Os fatos são escabrosos, os jornalistas tendem a uma certa hesitação, o momento é de tatear num quarto escuro em busca de uma tomada de luz. Ainda não dá para respirar, porque são necessárias soluções imediatas, serenas, que levem em conta, sobretudo, os altos níveis de desemprego.
Embora, como afirmei, seja correta a expressão rota de incerteza, a bússola constitucional está aí, assim como existem algumas ideias que possam tirar-nos desta maré baixa. O sistema partidário afundou, algumas instituições se destacaram e a própria sociedade cresceu muito em informação e nível de consciência.

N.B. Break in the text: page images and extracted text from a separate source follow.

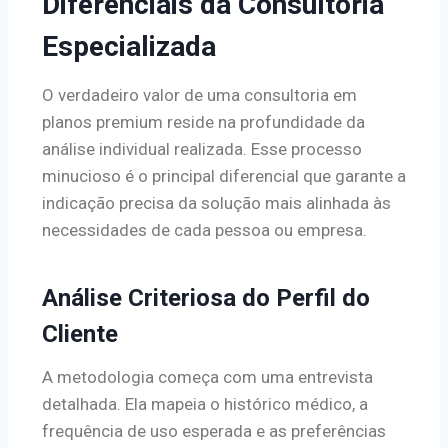
Diferenciais da Consultoria
Especializada
O verdadeiro valor de uma consultoria em
planos premium reside na profundidade da
análise individual realizada. Esse processo
minucioso é o principal diferencial que garante a
indicação precisa da solução mais alinhada às
necessidades de cada pessoa ou empresa.
Análise Criteriosa do Perfil do
Cliente
A metodologia começa com uma entrevista
detalhada. Ela mapeia o histórico médico, a
frequência de uso esperada e as preferências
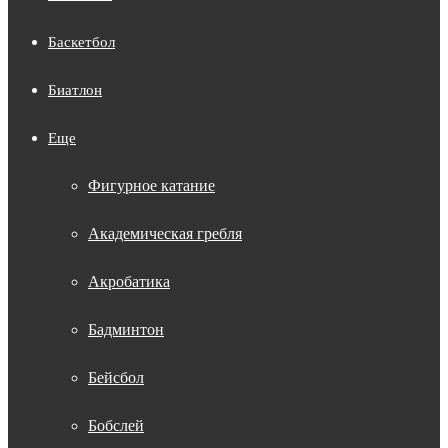
Баскетбол
Биатлон
Еще
Фигурное катание
Академическая гребля
Акробатика
Бадминтон
Бейсбол
Бобслей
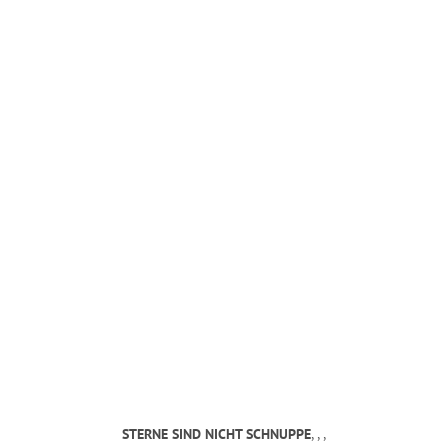
MANDY KUNZE
mail@mandy-kunze.de
0163 28 42 425
Facebook
Instagram
Spinnereistrasse 7
PF 706
04179 Leipzig
Steuernummer 231/242/07029
IMPRESSUM
STERNE SIND NICHT SCHNUPPE
, , ,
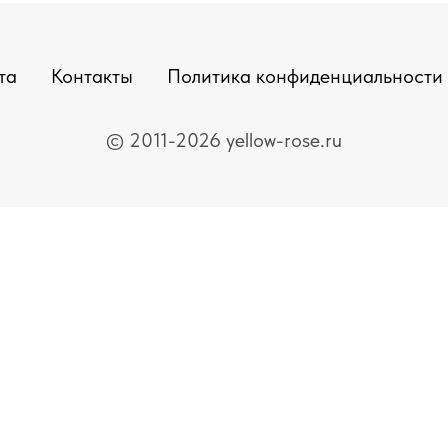
та
Контакты
Политика конфиденциальности
© 2011-2026 yellow-rose.ru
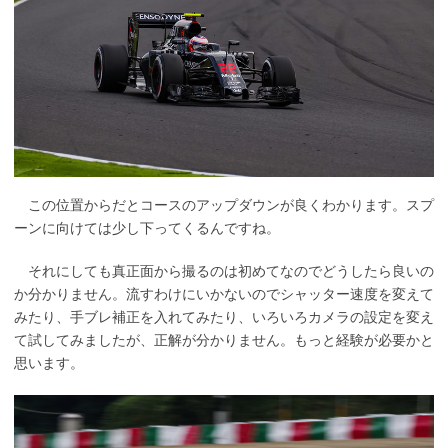
この位置からだとコースのアップダウンが良くわかります。スプ
ーンに向けては少し下ってくるんですね。
それにしても真正面から撮るのは初めてなのでどうしたら良いの
か分かりません。流すわけにいかないのでシャッター速度を変えて
みたり、手ブレ補正を入れてみたり、いろいろカメラの設定を変え
て試してみましたが、正解が分かりません。もっと経験が必要かと
思います。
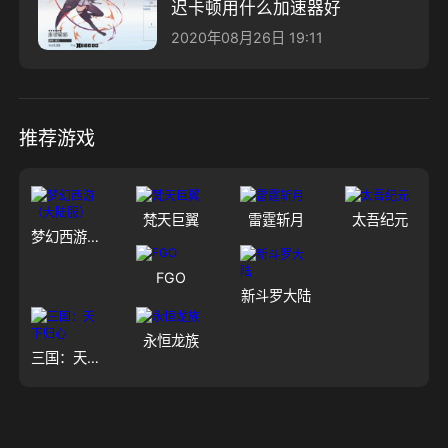
迟卡顿用什么加速器好
2020年08月26日 19:11
推荐游戏
梵天巨翼
雷霆斩月
太吾纪元
梦幻西游（大陆服）
FGO
新斗罗大陆
永恒龙族
三国：天下归心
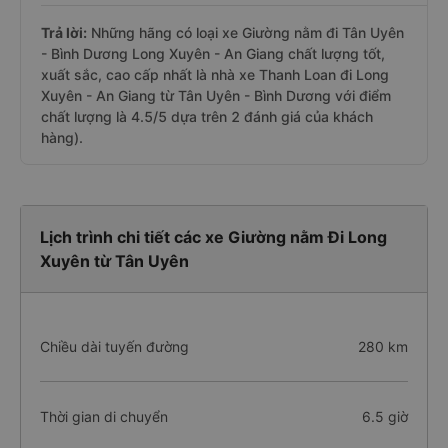
Trả lời:
Những hãng có loại xe Giường nằm đi Tân Uyên
- Bình Dương Long Xuyên - An Giang chất lượng tốt,
xuất sắc, cao cấp nhất là nhà xe Thanh Loan đi Long
Xuyên - An Giang từ Tân Uyên - Bình Dương với điểm
chất lượng là 4.5/5 dựa trên 2 đánh giá của khách
hàng).
Lịch trình chi tiết các xe Giường nằm Đi Long
Xuyên từ Tân Uyên
Chiều dài tuyến đường
280 km
Thời gian di chuyển
6.5 giờ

A História não apresenta ao Brasil um problema insolúvel. Apenas vai dar trabalho, ansiedade e muita turbulência. É melhor assim. Demorou muito.
O ideal agora é conversar entre nós, amigos, parentes, colegas de trabalho, sem nos prendermos só às notícias sensacionais, mas focando nas saídas. O mundo real nos interroga. A política só tem sentido quando se propõe a melhorar a vida das pessoas. Fora disso é uma agitação custosa e funesta.
A redemocratização brasileira caiu num pântano. A guinada perversa para a corrupção contribuiu para nos arruinar e lançar tanta gente no desemprego. Numa situação dessas, a chegada da polícia é um alívio e renova as esperanças.